A sobrevivência desta nação vai, por via disso, tornando-se cada vez mais difícil, por dependerem quase exclusivamente da alimentação de subsistência produzida no interior das selvas, bem como o fabrico de mel e a caça. Mas este tipo de alimentação torna-os de tal forma vulneráveis, que para sobreviverem têm de se sujeitar ao trabalho braçal, em moldes quase semelhantes ao da escravatura. "Muitas vezes trabalhamos de sol a sol, mas no final recebemos apenas um quilo de milho, ou ainda uma bebida e se refilas de batem atoamente, porque não tens nenhum direito, nesta terra, que também é nossa".
Um agente económico do Cunene, que se serve de elementos Sun, nos seus campos, considerou-os de serem "animais, por isso têm de trabalhar como nossos escravos, única forma que têm para não morrerem de fome".
E este cenário é confirmado por um San de Vifwo, que afirma: "nós dependemos dos Bantus para trabalhar e comer.
Eles estão a desenvolver-se, enquanto nós continua-mos com fome.

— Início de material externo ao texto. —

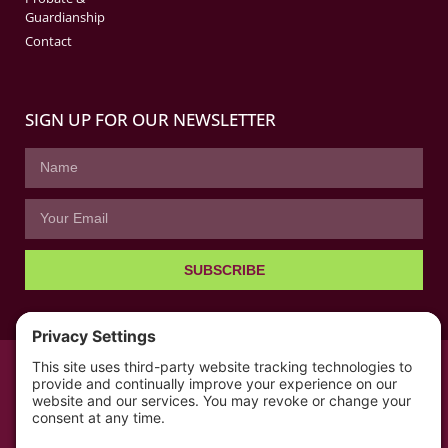
Guardianship
Contact
SIGN UP FOR OUR NEWSLETTER
SUBSCRIBE
© All rights reserved 2026 | The Kabb Law Firm
Privacy Policy
Terms of Service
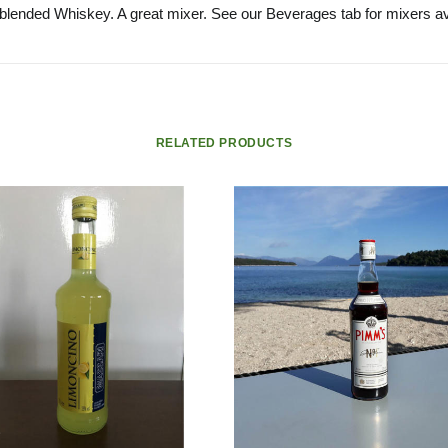
 blended Whiskey. A great mixer. See our Beverages tab for mixers av
RELATED PRODUCTS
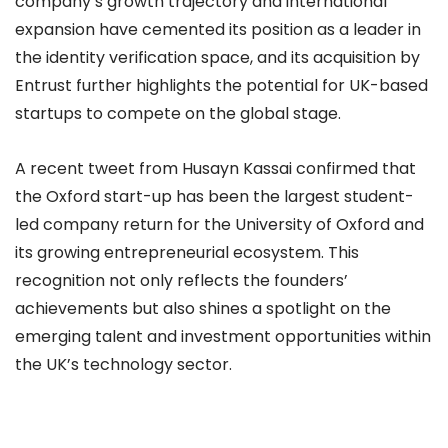
company’s growth trajectory and international
expansion have cemented its position as a leader in
the identity verification space, and its acquisition by
Entrust further highlights the potential for UK-based
startups to compete on the global stage.
A recent tweet from Husayn Kassai confirmed that
the Oxford start-up has been the largest student-
led company return for the University of Oxford and
its growing entrepreneurial ecosystem. This
recognition not only reflects the founders’
achievements but also shines a spotlight on the
emerging talent and investment opportunities within
the UK’s technology sector.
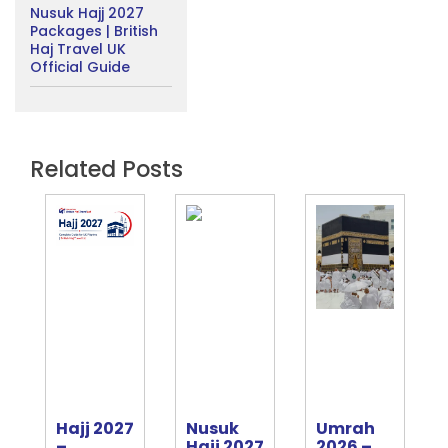
Nusuk Hajj 2027
Packages | British
Haj Travel UK
Official Guide
Related Posts
Hajj 2027
Nusuk
Umrah
e
–
Hajj 2027
2026 –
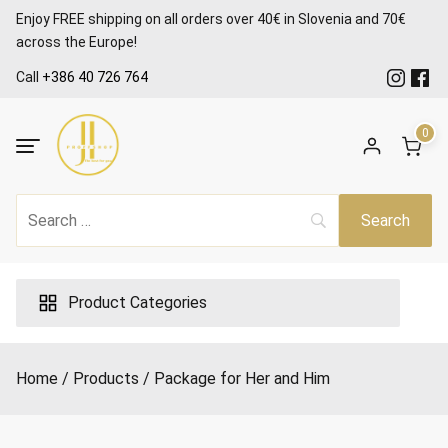
Skip
Enjoy FREE shipping on all orders over 40€ in Slovenia and 70€
to
across the Europe!
content
Call
+386 40 726 764
0
Product Categories
Home
Products
Package for Her and Him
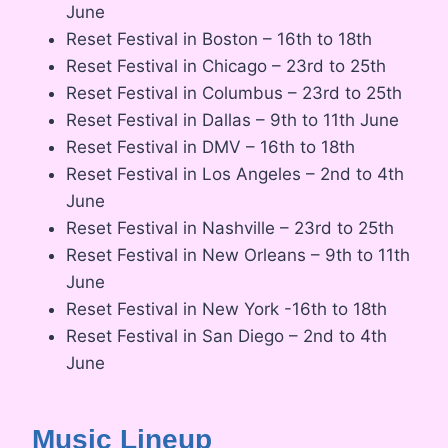
June
Reset Festival in Boston – 16th to 18th
Reset Festival in Chicago – 23rd to 25th
Reset Festival in Columbus – 23rd to 25th
Reset Festival in Dallas – 9th to 11th June
Reset Festival in DMV – 16th to 18th
Reset Festival in Los Angeles – 2nd to 4th
June
Reset Festival in Nashville – 23rd to 25th
Reset Festival in New Orleans – 9th to 11th
June
Reset Festival in New York -16th to 18th
Reset Festival in San Diego – 2nd to 4th
June
Music Lineup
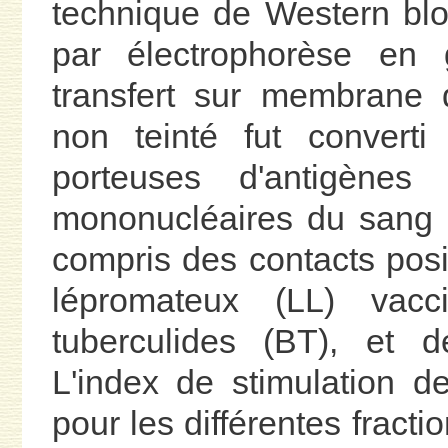
technique de Western blo
par électrophorèse en 
transfert sur membrane d
non teinté fut converti
porteuses d'antigènes
mononucléaires du sang 
compris des contacts posit
lépromateux (LL) vacci
tuberculides (BT), et 
L'index de stimulation de
pour les différentes fract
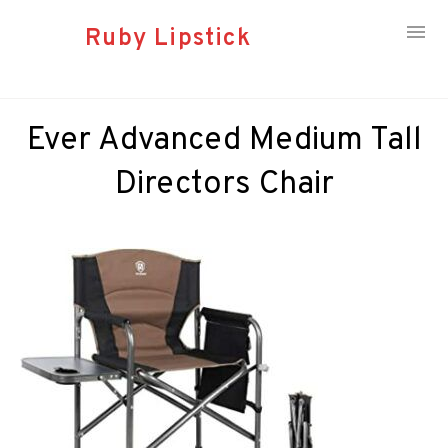
Ruby Lipstick
Skip
to
Ever Advanced Medium Tall
content
Directors Chair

A Convenção 169 da OIT–Organização Internacional de Trabalho, sobre Povos Indígenas e Tribais em países indepen-dentes, estabelece critérios de relacionamento saudável, que se aplicados, o quadro em Angola poderia ser diferente. Artigo 6º: "os governos deveriam estabelecer meios atravês dos quais os povos indígenas possam participar livremente e a todos os níveis, na adopção de decisões que lhes digam respeito, e estabelecer as estruturas para esse fim; Art. 7º- os povos indígenas deveriam ter o direito de escolher as suas próprias prioridades no que diz respeito ao processo de desenvolvimento e de controlar o seu próprio desenvolvimento social, cultural e económico; Art. 1-19- Deveriam ser recon-hecidos os direitos de propriedade e posse de terras tradicionalmente ocu-padas por povos indígenas.
Angola não ratificou esta convenção, por isso o seu Governo faz tábua rasa, ao respeito dos direitos da nação San.

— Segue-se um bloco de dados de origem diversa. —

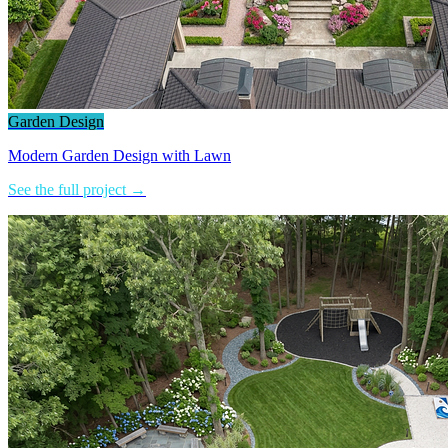
Garden Design
Modern Garden Design with Lawn
See the full project →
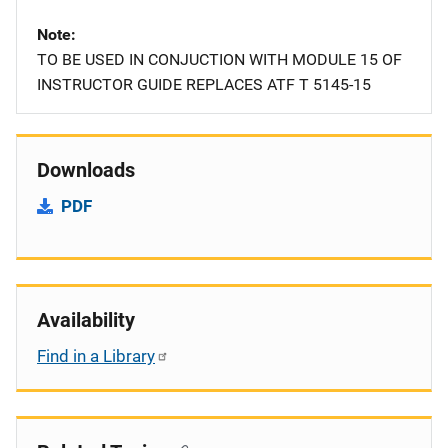
Note
TO BE USED IN CONJUCTION WITH MODULE 15 OF
INSTRUCTOR GUIDE REPLACES ATF T 5145-15
Downloads
PDF
Availability
Find in a Library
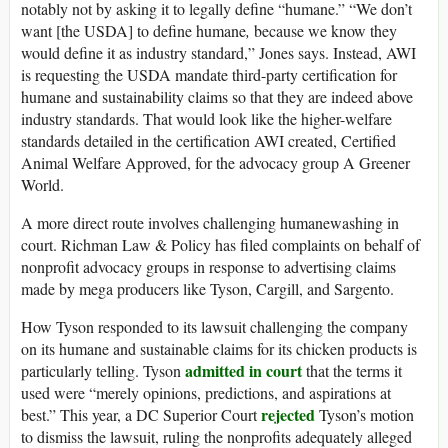
notably not by asking it to legally define “humane.” “We don’t
want [the USDA] to define humane
,
because we know they
would define it as industry standard,” Jones says. Instead, AWI
is requesting the USDA mandate third-party certification for
humane and sustainability claims so that they are indeed above
industry standards. That would look like the higher-welfare
standards detailed in the certification AWI created, Certified
Animal Welfare Approved, for the advocacy group A Greener
World.
A more direct route involves challenging humanewashing in
court. Richman Law & Policy has filed complaints on behalf of
nonprofit advocacy groups in response to advertising claims
made by mega producers like Tyson, Cargill, and Sargento.
How Tyson responded to its lawsuit challenging the company
on its humane and sustainable claims for its chicken products is
admitted in court
particularly telling. Tyson
that the terms it
used were “merely opinions, predictions, and aspirations at
rejected
best.” This year, a DC Superior Court
Tyson’s motion
to dismiss the lawsuit, ruling the nonprofits adequately alleged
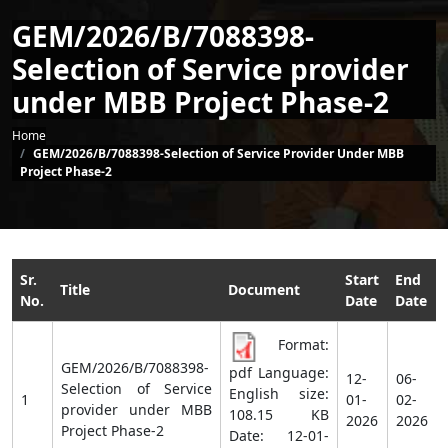
GEM/2026/B/7088398-
Selection of Service provider
under MBB Project Phase-2
Breadcrumb
Home
GEM/2026/B/7088398-Selection of Service Provider Under MBB
Project Phase-2
Sr.
Start
End
Title
Document
No.
Date
Date
Format:
GEM/2026/B/7088398-
pdf Language:
12-
06-
Selection of Service
English size:
1
01-
02-
provider under MBB
108.15 KB
2026
2026
Project Phase-2
Date:
12-01-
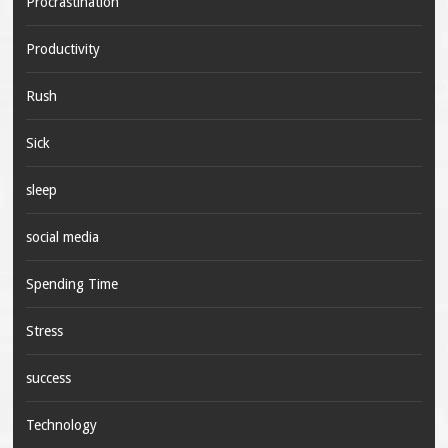
Procrastination
Productivity
Rush
Sick
sleep
social media
Spending Time
Stress
success
Technology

A própria lei das terras é por si violadora dos direitos fundamentais dos autóctones, porquanto não reconhece direitos de terras com base na ocupação, favorecendo os interesses do capital financeiro, em detrimento das comunidades rurais e da interioridade.
Ela não reconhece o papel do direito costumeiro, logo a nação San, apesar de ser das primeiras em Angola, não tem direito, nem as terras onde vivem as suas comunidades.
Isto significa a sua ausência total de qualquer senso estatístico oficial. Lukamba Paulo Gato, recentemente, em entrevista ao Folha 8, disse temer fraude nas eleições por muitos eleitores não terem bilhetes de identidade de cidadão nacional. Mas o grave não é só isso, pois a nação San, nem registo de naturalidade e nacionalidade têm. Legalmente eles não são considerados angolanos, como tal, os serviços de saúde pública e de educação e ensino lhes é negado.
Uma situação que eleva e torna preocupante os níveis de morbilidade e a taxa de mortalidade infantil.
A luz eléctrica não faz parte da vivência tão pouco do mundo imaginário destas gentes, conhecidos como caçadores colectores.
Ela é subtilmente substituída pelo sol e o luar, ou pela fogueira que aquece as panelas e a alma das correntes frias dramatizantes do Sul.
A água este precioso líquido corre sobre as lianas ribeirinhas dos seus assentamentos e não são só a fonte da vida mas de sobrevivência deste povo que sofre as agruras do isolamento e ostracismo impostos por 29 anos de um poder que de Angola parece ter uma visão microscópICA.